Saturday, September 28 2013

It is not really whether or not a market crash is coming, it's when. How do we know this? Because the big-bad-bear ALWAYS comes.

The very same "evidence" that Buy and Hold pundits (liars) use to prove that buy and hold works, actually proves that it does not!!!  Their basic evidence is the "100 Year Dow" graph below. Upon close examination, starting with 1900-1920, you will see 20 good years followed by 20 flat/down years, over and over.  BTW, being flat or "even" after 20 years is really a tremendous loss, because one would have doubled their money over 20 years with bonds paying only 3.6% !!!

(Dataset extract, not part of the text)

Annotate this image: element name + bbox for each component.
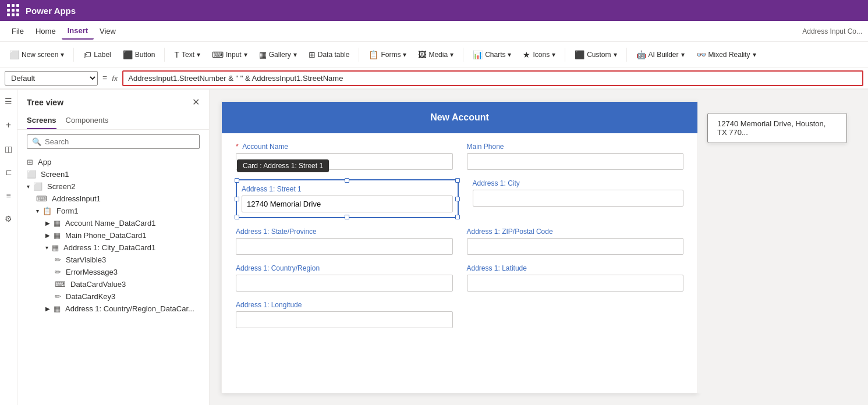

From the graph below it would seem that, if people lived 100 years or more, the Buy/Hold liars may have a point. But most investors' prime "equity" investment years are from the time that they are, say, 45 years old (bought house, kids in college, career sound, etc.) until they are 65 years old (approaching retirement, need safe investments, more money in bonds, etc.) So, the prime time span for investors having a large portion of their portfolios in equities is about 20 years.

In the last 110 years, the 20-year good/bad periods were:
Good    1900-1920    1940-1960    1980-2000
Bad      1920-1940    1960-1980    2000-????

Almost everyone knows that the stock market in 1920-1940 experienced the biggest crash in the last 110 years, and we have personally "lived" through the market up/downs in 2000-2013. But, what about the market in 1960-1980? For that, see the graph below. One could say that the graph speaks for itself.

It should be obvious by now that this leaves the time period 2000-???? to dissect. Will we have another big drop? If so, when? And, how fast will the market turn down, and will MIPS catch the turn?  My experience has shown the market crashes that result from bad fundamentals change slowly (long bubbles like housing, etc.), whereas, crashes that come from surprise "events" (like Lehman Bros.) change quickly.

See the graph between 2000-2013 below. We all know (unfortunately) that we have had two big market drops of over 50%. You will probably be relieved to see that, at the top, these markets traded in a range of (+ and -) 5% of their market tops for 8-9 months, before they headed down fast !!!

How did MIPS handle the market crash of 2008? Well, it started with a short call on 12/12/07 (+12%), followed by another short on 6/11/08 (+10), and then the mother of all shorts on 9/04/08 (+27%). What, me worry?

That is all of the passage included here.